La poesía de Dámaso Alonso se caracteriza por una honda preocupación existencial, la angustia ante la condición humana, la muerte y el paso del tiempo. "Hijos de la ira" es el paradigma de la "poesía desarraigada", con un lenguaje directo, a veces brutal, y un tono de queja y desesperación. Su obra se aleja del esteticismo y busca una expresión más cruda de la realidad interior. Como filólogo, su análisis de Góngora y de otros autores del Siglo de Oro aportó nuevas claves interpretativas, destacando su rigor metodológico y su profunda erudición.

Contexto cultural e histórico

Su vida y obra están indisolublemente ligadas a la historia de España en el siglo XX. La Guerra Civil y sus consecuencias marcaron profundamente su visión del mundo y su producción poética.
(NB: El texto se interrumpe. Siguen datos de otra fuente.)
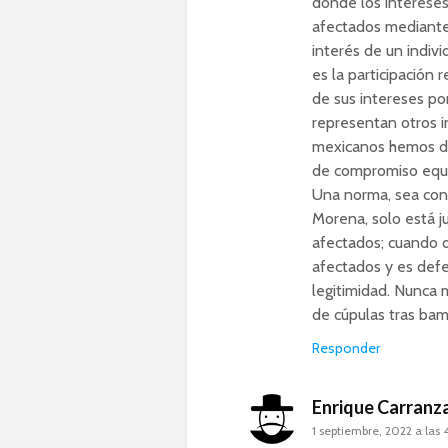
dónde los intereses
afectados mediante
interés de un indiv
es la participación 
de sus intereses po
representan otros i
mexicanos hemos de
de compromiso equi
Una norma, sea cons
Morena, solo está j
afectados; cuando 
afectados y es defe
legitimidad. Nunca 
de cúpulas tras bam
Responder
Enrique Carranz
1 septiembre, 2022 a las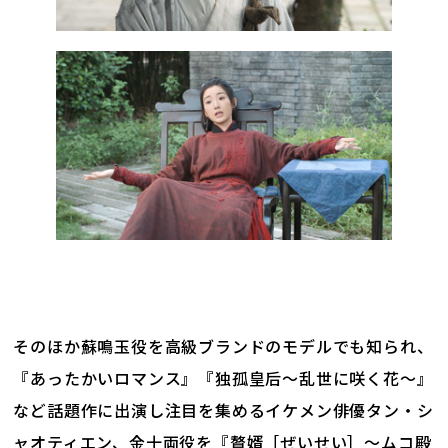
そのほか蘇鳴玉役を高級ブランドのモデルでも知られ、
『あったかいロマンス』『独孤皇后～乱世に咲く花～』
など話題作に出演し注目を集めるイケメン俳優タン・シ
ャオティエン、金十両役を『贅婿［ぜいせい］～ムコ殿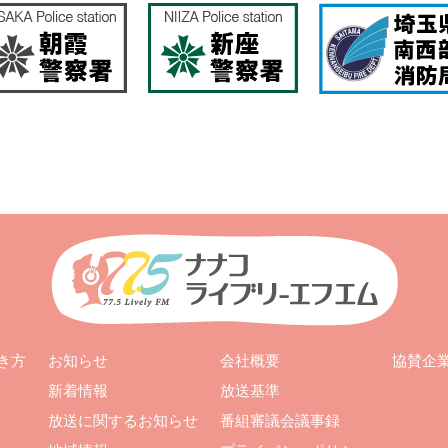
お知らせ
会社概要
き方
協賛企
新着情報
放送基準
放送に関するお知らせ
番組審議会議事録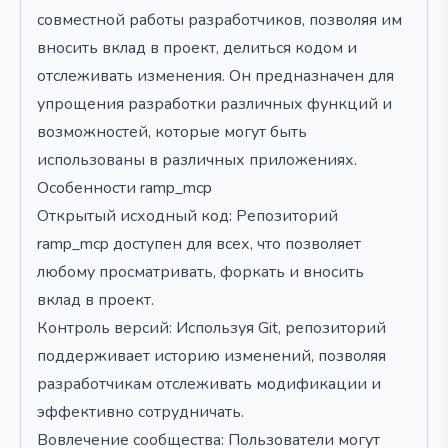
совместной работы разработчиков, позволяя им
вносить вклад в проект, делиться кодом и
отслеживать изменения. Он предназначен для
упрощения разработки различных функций и
возможностей, которые могут быть
использованы в различных приложениях.
Особенности ramp_mcp
Открытый исходный код: Репозиторий
ramp_mcp доступен для всех, что позволяет
любому просматривать, форкать и вносить
вклад в проект.
Контроль версий: Используя Git, репозиторий
поддерживает историю изменений, позволяя
разработчикам отслеживать модификации и
эффективно сотрудничать.
Вовлечение сообщества: Пользователи могут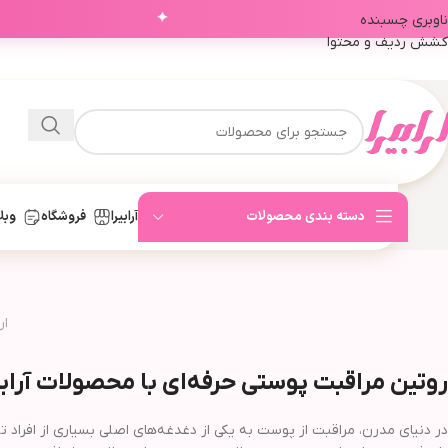
✦
ناوبری چسبنده
کشش ردیف و محتوا
دسته بندی محصولات
آرابیرا
فروشگاه
وبل
ار
روتین مراقبت پوستی حرفه‌ای با محصولات آرابی
در دنیای مدرن، مراقبت از پوست به یکی از دغدغه‌های اصلی بسیاری از افراد تب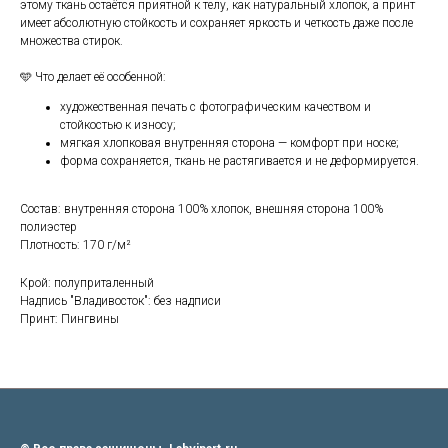
этому ткань остаётся приятной к телу, как натуральный хлопок, а принт
имеет абсолютную стойкость и сохраняет яркость и четкость даже после
множества стирок.
🩵 Что делает её особенной:
художественная печать с фотографическим качеством и
стойкостью к износу;
мягкая хлопковая внутренняя сторона — комфорт при носке;
форма сохраняется, ткань не растягивается и не деформируется.
Состав: внутренняя сторона 100% хлопок, внешняя сторона 100%
полиэстер
Плотность: 170 г/м²
Крой: полуприталенный
Надпись "Владивосток": без надписи
Принт: Пингвины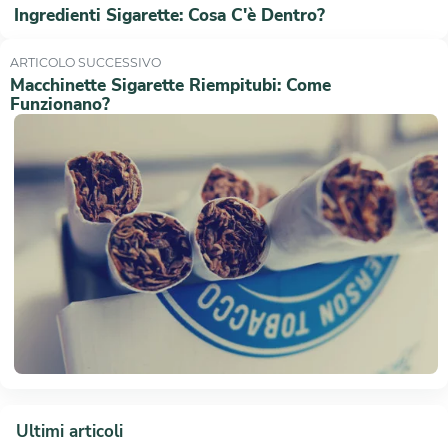
Ingredienti Sigarette: Cosa C'è Dentro?
ARTICOLO SUCCESSIVO
Macchinette Sigarette Riempitubi: Come
Funzionano?
Ultimi articoli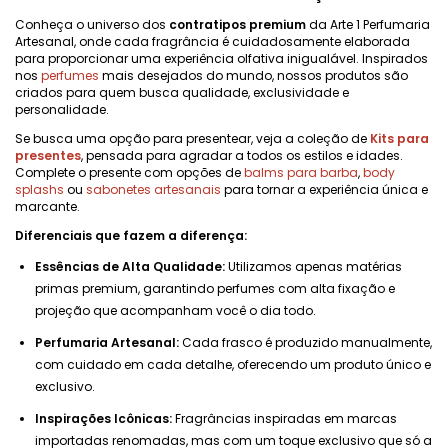
Conheça o universo dos
contratipos premium
da Arte 1 Perfumaria
Artesanal, onde cada fragrância é cuidadosamente elaborada
para proporcionar uma experiência olfativa inigualável. Inspirados
nos
perfumes
mais desejados do mundo, nossos produtos são
criados para quem busca qualidade, exclusividade e
personalidade.
Se busca uma opção para presentear, veja a coleção de
Kits para
presentes
, pensada para agradar a todos os estilos e idades.
Complete o presente com opções de
balms para barba
,
body
splashs
ou
sabonetes artesanais
para tornar a experiência única e
marcante.
Diferenciais que fazem a diferença:
Essências de Alta Qualidade:
Utilizamos apenas matérias
primas premium, garantindo perfumes com alta fixação e
projeção que acompanham você o dia todo.
Perfumaria Artesanal:
Cada frasco é produzido manualmente,
com cuidado em cada detalhe, oferecendo um produto único e
exclusivo.
Inspirações Icônicas:
Fragrâncias inspiradas em marcas
importadas renomadas, mas com um toque exclusivo que só a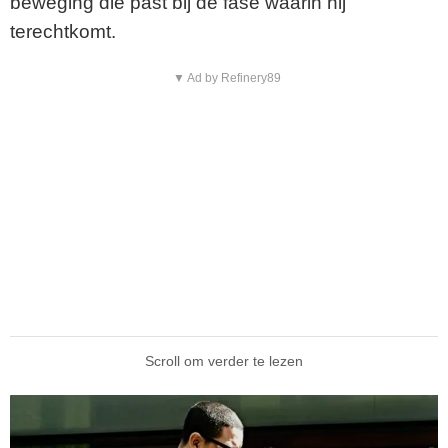
beweging die past bij de fase waarin hij
terechtkomt.
▼ Ad by Refinery89
Scroll om verder te lezen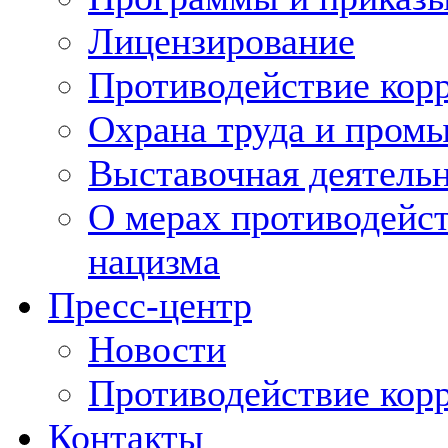
Лицензирование
Противодействие кор
Охрана труда и пром
Выставочная деятельн
О мерах противодейст
нацизма
Пресс-центр
Новости
Противодействие кор
Контакты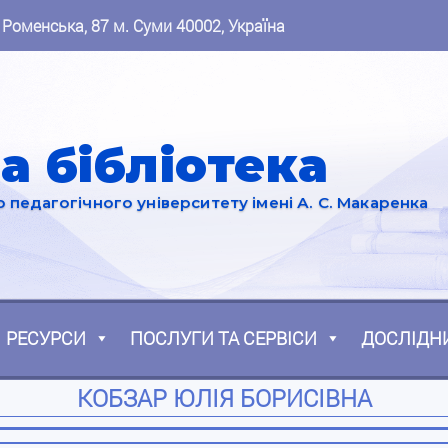
 Роменська, 87 м. Суми 40002, Україна
а бібліотека
педагогічного університету імені А. С. Макаренка
РЕСУРСИ
ПОСЛУГИ ТА СЕРВІСИ
ДОСЛІДН
КОБЗАР ЮЛІЯ БОРИСІВНА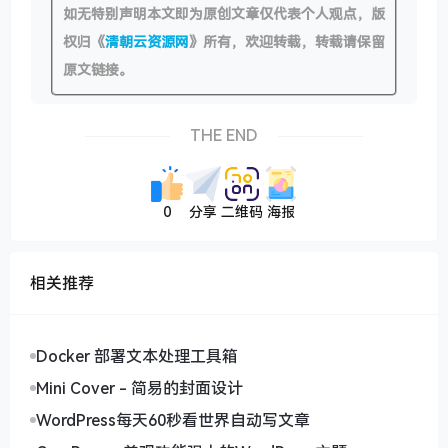
如无特别声明本文即为原创文章仅代表个人观点，版
权归《
清朝云资源网
》所有，欢迎转载，转载请保留
原文链接。
THE END
0
分享
二维码
海报
相关推荐
Docker 部署文本处理工具箱
Mini Cover - 简易的封面设计
WordPress每天60秒看世界自动写文章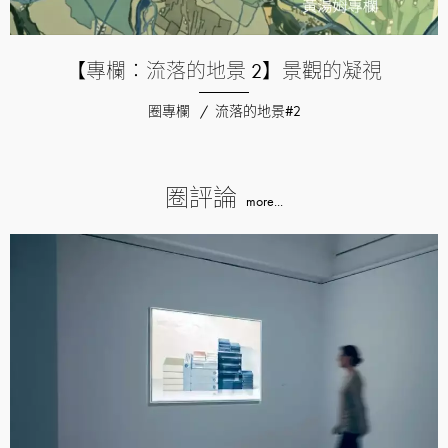
【專欄：流落的地景 2】景觀的凝視
圈專欄
流落的地景#2
圈評論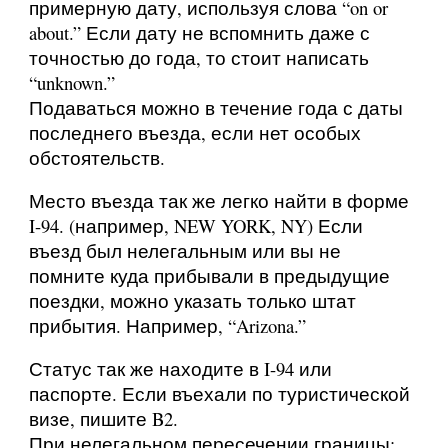
примерную дату, используя слова “on or
about.” Если дату не вспомнить даже с
точностью до года, то стоит написать
“unknown.”
Подаваться можно в течение года с даты
последнего въезда, если нет особых
обстоятельств.
Место въезда так же легко найти в форме
I-94. (например, NEW YORK, NY) Если
въезд был нелегальным или вы не
помните куда прибывали в предыдущие
поездки, можно указать только штат
прибытия. Например, “Arizona.”
Статус так же находите в I-94 или
паспорте. Если въехали по туристической
визе, пишите B2.
При нелегальном пересечении границы:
Como intelectual comprometido, Dámaso Alonso se erigió en una voz crítica y reflexiva en un periodo de profunda crisis moral e intelectual. Perteneció a la Generación del 27, aunque su obra posterior se desmarcó de las corrientes esteticistas para abordar temas más graves y urgentes.

Vida personal

Dámaso Alonso mantuvo una vida dedicada al estudio y la creación. Su pasión por la literatura y la lengua española fue el motor de su existencia. Su compromiso con la cultura y la defensa de la lengua española fueron constantes a lo largo de su vida.
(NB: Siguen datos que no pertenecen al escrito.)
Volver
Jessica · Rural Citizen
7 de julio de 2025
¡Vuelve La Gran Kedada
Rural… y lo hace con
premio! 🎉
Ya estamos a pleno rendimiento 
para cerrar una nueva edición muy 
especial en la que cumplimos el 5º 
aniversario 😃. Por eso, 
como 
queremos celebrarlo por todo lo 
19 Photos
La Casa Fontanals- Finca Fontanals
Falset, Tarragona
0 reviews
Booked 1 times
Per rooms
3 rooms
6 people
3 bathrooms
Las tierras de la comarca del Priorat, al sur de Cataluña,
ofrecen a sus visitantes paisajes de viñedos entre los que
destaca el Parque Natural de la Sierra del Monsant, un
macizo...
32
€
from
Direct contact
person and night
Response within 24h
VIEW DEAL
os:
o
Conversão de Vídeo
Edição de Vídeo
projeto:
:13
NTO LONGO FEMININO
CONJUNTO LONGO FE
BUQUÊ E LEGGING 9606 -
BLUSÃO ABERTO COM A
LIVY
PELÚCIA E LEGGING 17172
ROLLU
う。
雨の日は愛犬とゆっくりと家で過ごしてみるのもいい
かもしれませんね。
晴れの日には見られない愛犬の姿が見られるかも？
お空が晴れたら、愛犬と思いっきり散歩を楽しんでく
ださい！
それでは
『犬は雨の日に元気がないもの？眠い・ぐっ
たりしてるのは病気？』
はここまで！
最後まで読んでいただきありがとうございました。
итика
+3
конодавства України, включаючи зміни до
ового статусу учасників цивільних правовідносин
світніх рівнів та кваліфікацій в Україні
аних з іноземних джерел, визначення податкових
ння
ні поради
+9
Reconocimiento y recepción

Fue una figura de enorme prestigio en el ámbito académico y literario. Miembro de la Real Academia Española, dirigió la institución durante muchos años. Su obra poética, especialmente "Hijos de la ira", tuvo una gran repercusión y se convirtió en un referente para muchas generaciones de poetas. Sus estudios filológicos son considerados fundamentales para la comprensión de la literatura española clásica.

Influencias y legado

Alonso bebió de la tradición literaria española, desde los místicos hasta los poetas del Siglo de Oro. Su propia obra influyó decisivamente en la poesía de posguerra, sentando las bases de una lírica más comprometida con la realidad social y existencial. Su labor filológica renovó los estudios sobre la literatura clásica y su magisterio fue seguido por numerosos discípulos.
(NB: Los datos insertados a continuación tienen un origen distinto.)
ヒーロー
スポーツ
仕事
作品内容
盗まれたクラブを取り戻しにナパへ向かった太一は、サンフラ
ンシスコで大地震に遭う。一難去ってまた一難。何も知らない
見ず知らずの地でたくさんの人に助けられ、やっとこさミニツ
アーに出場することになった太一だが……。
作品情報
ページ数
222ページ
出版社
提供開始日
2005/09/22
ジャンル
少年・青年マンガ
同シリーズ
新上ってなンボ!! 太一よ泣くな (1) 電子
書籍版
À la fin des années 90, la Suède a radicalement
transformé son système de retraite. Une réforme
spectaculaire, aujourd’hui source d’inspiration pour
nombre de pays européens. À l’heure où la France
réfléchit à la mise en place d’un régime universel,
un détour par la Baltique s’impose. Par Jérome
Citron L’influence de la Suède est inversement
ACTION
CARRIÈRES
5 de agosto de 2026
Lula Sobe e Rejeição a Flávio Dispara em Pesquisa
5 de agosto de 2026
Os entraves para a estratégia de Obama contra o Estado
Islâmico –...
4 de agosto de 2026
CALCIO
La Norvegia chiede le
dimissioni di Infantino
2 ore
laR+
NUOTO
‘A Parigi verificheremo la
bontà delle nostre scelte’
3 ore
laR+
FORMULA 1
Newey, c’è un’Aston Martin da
Interpretación y análisis crítico

La obra de Alonso ha sido analizada desde múltiples perspectivas, destacando su profunda humanidad y su capacidad para expresar la angustia del hombre moderno. Sus poemas son un reflejo de la España de su tiempo, pero trascienden la anécdota histórica para plantear interrogantes universales sobre la existencia.

Infancia y formación

Durante la Guerra Civil, Dámaso Alonso, a pesar de sus ideas, tuvo que seguir ejerciendo su magisterio, viviendo momentos de gran tensión. Su figura representa la del intelectual que, a pesar de las adversidades, mantiene un compromiso inquebrantable con la cultura y la verdad.

Muerte y memoria

Dámaso Alonso falleció en Madrid. Su legado perdura tanto en el ámbito de la poesía como en el de la filología española, siendo recordado como uno de los pilares fundamentales de la cultura del siglo XX en España.